657 sayılı Kanunun 4/B maddesine göre çalıştırılan sözleşmeli personele hangi şartlarda iş sonu tazminatı ödeniyorsa bunlara da aynı şekilde ödeme yapılmaktadır.
Atamada sınav yapma zorunluluğu var mıdır?
Sözleşmeli personelin işe alınmasında sınav zorunluluğu yoktur. Nitekim Belediye
Kanunu'nda bu Kanunla düzenlenmeyen hususlarda vize şartı aranmaksızın 657 sayılı
Devlet Memurları Kanunu'nun 4 üncü maddesinin (B) fıkrasına göre istihdam edilenler
hakkındaki hükümlerin uygulanacağı belirtilmiştir.

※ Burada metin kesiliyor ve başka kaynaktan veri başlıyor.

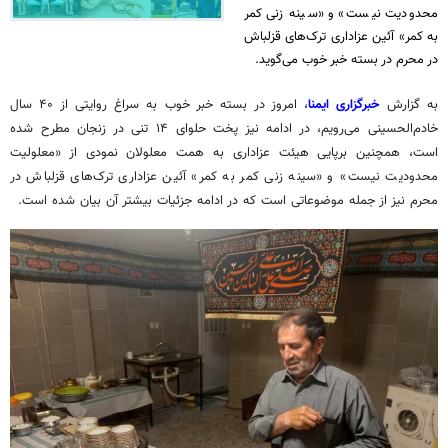
محدودیت نیست» و «سینه زنی کمر
به کمر» آئین عزاداری ترک‌های قزلباش
در محرم در بسته خبر خوب می‌گوید.
به گزارش
خبرگزاری ایمنا
، امروز در بسته خبر خوب به سراغ روایتی از ۴۰ سال
خادم‌الحسینی می‌رویم، در ادامه نیز
پخت حلوای ۱۴ تنی در زنجان
مطرح شده
است، همچنین برپایی هیئت عزاداری به همت معلولان نمودی از «معلولیت
محدودیت نیست» و «سینه زنی کمر به کمر» آئین عزاداری ترک‌های قزلباش در
محرم نیز از جمله موضوعاتی است که در ادامه جزئیات بیشتر آن بیان شده است.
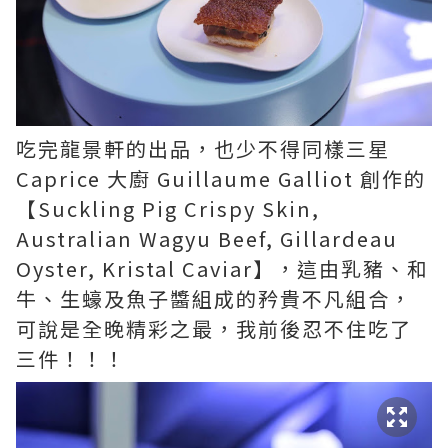
吃完龍景軒的出品，也少不得同樣三星
Caprice 大廚 Guillaume Galliot 創作的
【Suckling Pig Crispy Skin,
Australian Wagyu Beef, Gillardeau
Oyster, Kristal Caviar】，這由乳豬、和
牛、生蠔及魚子醬組成的矜貴不凡組合，
可說是全晚精彩之最，我前後忍不住吃了
三件！！！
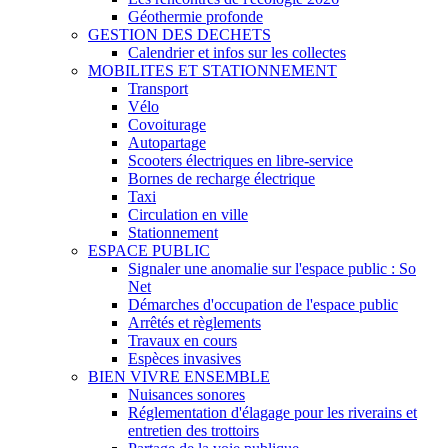
Géothermie profonde
GESTION DES DECHETS
Calendrier et infos sur les collectes
MOBILITES ET STATIONNEMENT
Transport
Vélo
Covoiturage
Autopartage
Scooters électriques en libre-service
Bornes de recharge électrique
Taxi
Circulation en ville
Stationnement
ESPACE PUBLIC
Signaler une anomalie sur l'espace public : So
Net
Démarches d'occupation de l'espace public
Arrêtés et règlements
Travaux en cours
Espèces invasives
BIEN VIVRE ENSEMBLE
Nuisances sonores
Réglementation d'élagage pour les riverains et
entretien des trottoirs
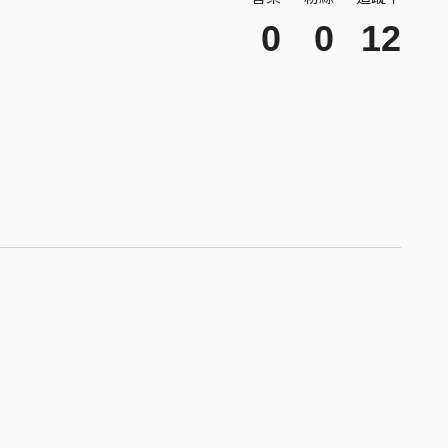
0
0
12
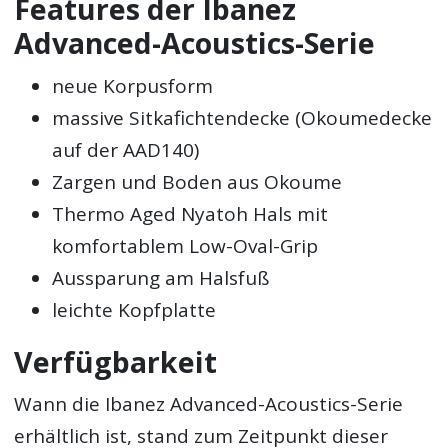
Features der Ibanez
Advanced-Acoustics-Serie
neue Korpusform
massive Sitkafichtendecke (Okoumedecke
auf der AAD140)
Zargen und Boden aus Okoume
Thermo Aged Nyatoh Hals mit
komfortablem Low-Oval-Grip
Aussparung am Halsfuß
leichte Kopfplatte
Verfügbarkeit
Wann die Ibanez Advanced-Acoustics-Serie
erhältlich ist, stand zum Zeitpunkt dieser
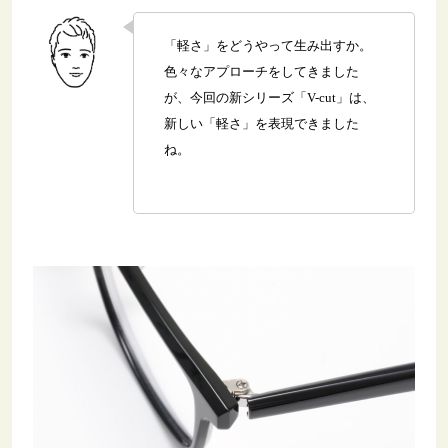
「軽さ」をどうやって生み出すか。
色々なアプローチをしてきました
が、今回の新シリーズ「V-cut」は、
新しい「軽さ」を表現できました
ね。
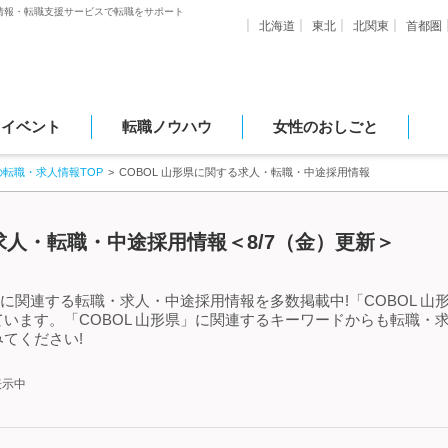
情報・転職支援サービスで転職をサポート
北海道
東北
北関東
首都圏
・イベント
転職ノウハウ
女性のおしごと
の転職・求人情報TOP
COBOL 山形県に関する求人・転職・中途採用情報
る求人・転職・中途採用情報＜8/7（金）更新＞
」に関連する転職・求人・中途採用情報を多数掲載中!「COBOL 
います。「COBOL 山形県」に関連するキーワードからも転職・
てください!
表示中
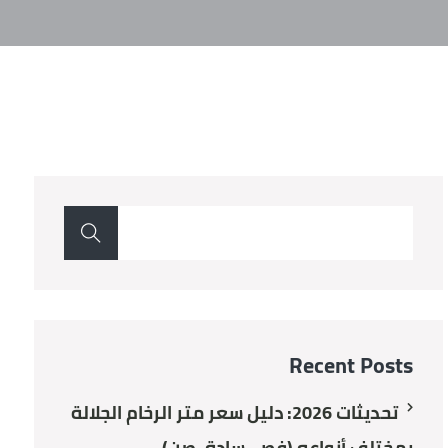
Recent Posts
تحديثات 2026: دليل سعر متر الرخام الجلالة
بمختلف أنواعه (فص، سادة، صن)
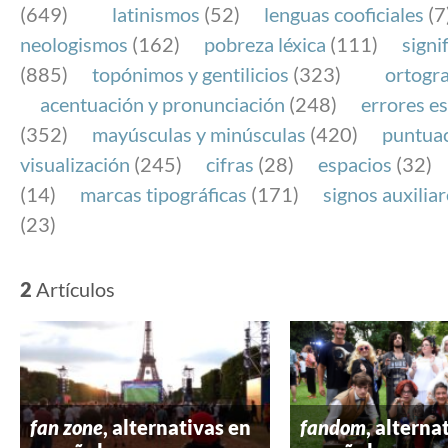
(649)
latinismos
(52)
lenguas cooficiales
(7
neologismos
(162)
pobreza léxica
(111)
signi
(885)
topónimos y gentilicios
(323)
ortogra
acentuación y pronunciación
(248)
errores es
(352)
mayúsculas y minúsculas
(420)
puntua
visualización
(245)
cifras
(28)
espacios
(32)
(14)
marcas tipográficas
(171)
signos auxilia
(23)
2
Artículos
fan zone
, alternativas en
fandom
, alterna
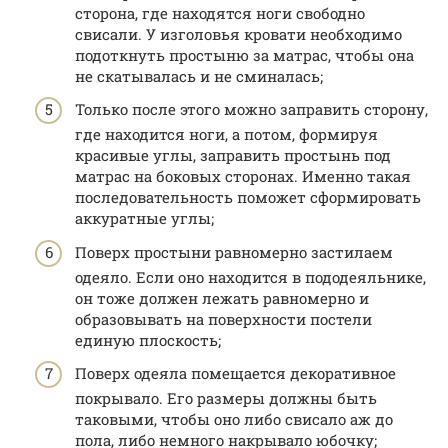
сторона, где находятся ноги свободно
свисали. У изголовья кровати необходимо
подоткнуть простыню за матрас, чтобы она
не скатывалась и не сминалась;
Только после этого можно заправить сторону,
где находится ноги, а потом, формируя
красивые углы, заправить простынь под
матрас на боковых сторонах. Именно такая
последовательность поможет сформировать
аккуратные углы;
Поверх простыни равномерно застилаем
одеяло. Если оно находится в пододеяльнике,
он тоже должен лежать равномерно и
образовывать на поверхности постели
единую плоскость;
Поверх одеяла помещается декоративное
покрывало. Его размеры должны быть
таковыми, чтобы оно либо свисало аж до
пола, либо немного накрывало юбочку;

Ancak, Sözleşmeli Personel
Çalıştırılmasına İlişkin Esasların Sınav şartı başlıklı ek 2 nci maddesinde;
5393 sayılı Belediye Kanunu'nun 49 uncu maddesi ve bu maddeye yapılan atıflara
istinaden istihdam edilecek sözleşmeli personelin hizmete alınmasında sınavlara
ilişkin hükümlerin uygulanmayacağı belirtilmiştir.
Bu hüküm gereğince belediyelerdeki sözleşmeli personel alımlarında KPSS şartı
aranmadan personel alımı mümkün olabilmektedir. Ancak, birçok belediyenin usulen
de olsa sözleşmeli personel alımını sınavla yaptığı da görülmektedir.
Belediyelerdeki sözleşmeli personel niçin feryat ediyor?
Yukarıda yapmış olduğumuz açıklamalara bakıldığında normal şartlar altında belediyelerdeki sözleşmeli personelin feryat etmemesi gerekiyor. Ücretleri emsali personele göre yüksek, iş garantileri 657 sayılı Kanunun 4/B maddesine göre çalıştırılan personelle aynı. Ancak, sıkıntıları oldukça fazla.
Her şeyden önce belediyeler siyasetin en hararetli olduğu yerlerdir. Bu nedenle bir belediye başkanı döneminde ilansız ve sınavsız olarak işe alınan sözleşmeli personel, dönemin belediye başkanının adamı damgasını yemektedir. Parti aynı kalsa dahi, belediye başkanı değişikliğinde işe alınan sözleşmeli personel diken üstünde durmaktadır. Bir de parti değişikliği olursa işler iyice karışmaktadır. Gelinen süreç belediyelerdeki sözleşmeli personel uygulamasının sıkıntılarını bütün çıplaklığıyla ortaya çıkarmıştır.
Özellikle yıl sonuna doğru sözleşmesinin uzatılıp uzatılmayacağına odaklanan
personelden motivasyon beklemek mümkün değildir. Birde bunların evli ve çocuklarının
olduğunu düşündüğümüzde psikolojinin eve nasıl yansıdığını varın siz düşünün.
Kaldı ki sözleşme uzatımındaki keyfi tutumlar sözleşmeli personel uygulamasının
sakıncalarını iyice su yüzüne çıkarmıştır.
Ayrıca, bu personellerin bazı uygulamalara ve verilen yanlış talimatlara itiraz etmeleri sıkıntılarını katlanarak arttırmaktadır. Ya talimatları yap ya da git ikilemi arasında sıkışan personel adeta bunalıma girmektedir. Adeta personel, kendi doğrularıyla dayatılan doğrular arasında sıkışıp kalmaktadır. Bunların yanında bu personellerin kariyer planlarının olmayışı işi iyice zorlaştırmaktadır. İster özel, isterse kamu sektörü olsun işe başlayan her personel kendine bir kariyer planı çizer. Emekli olana kadar aynı işi yapmak üzere işe başlayan bir personele çok nadir rastlanmaktadır. Böyle bir durum insan fıtratına da aykırıdır.
Sonuç olarak ilgili kurumların belediyelerdeki sözleşmeli personel uygulamasını
en kısa sürede masaya yatırması kaçınılmaz hale gelmiştir. Sözleşmeli personel
uygulamasında, işe alımdan sözleşme feshine, görevde yükselmeden görev dışında
zoraki çalıştırmaya ve mevzuata aykırı talimatı yapmam diyenlerin başına nelerin
geldiğine kadar müzmin hale gelmiş sorunlar masaya yatırılmalıdır. Bütün sorunlar
maalesef gelip kamu personel istihdam stratejisinin olmamasında yatmaktadır.
Ümit ederiz ki ne anlatmaya çalıştığımızı anlayan birileri çıkar.